Dismissing someone’s Pain comes off as Devaluation

Okay I want to talk about dismissing and devaluation.  How this affects especially one who is going through a particularly difficult emotional time.

At any point in a relationship, dismissing and devaluing is unproductive, but in a time of expressed pain, such behavior is especially difficult.

Telling someone to “get over it” is a dismissive reaction. And refusing to try to understand beyond one's own beliefs results in devaluation. 

There is a difference between being supportive and being obligated to take on a person’s pain in a burdensome way.  No one is obligated to take on another's pain, nor should they.  One can be supportive AND not "shoulder" the pain at the same time.

All or nothing – black and white thinking leads one to incorrectly see things in exaggerated and distorted ways.  This thought pattern brings confusion in relating.

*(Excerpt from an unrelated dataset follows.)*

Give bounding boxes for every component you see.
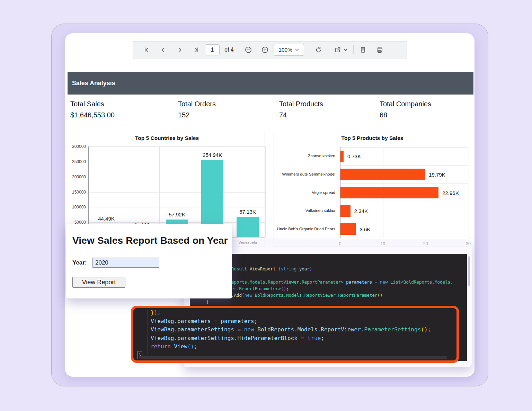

A person who thinks and behaves in such a way might say all in the same breath, two conflicting beliefs.

“I am supportive with this person who is sorting emotional trauma, but (The person said the whole year has been full of trauma) I told the person their reaction is ridiculous because they are not able to see how great things are beyond the traumas.”

Unfortunately, this person is unable or unwilling to understand that multiple traumas within a six month period are ample reason for seeing the year as an overall disappointment.

Yes there can always be MORE traumas, but YAY there weren’t. But that’s not the point!  The point is what HAS happened.  What IS being sorted and recovered from. That’s the point. 


Dismissing someone’s pain comes off as devaluation.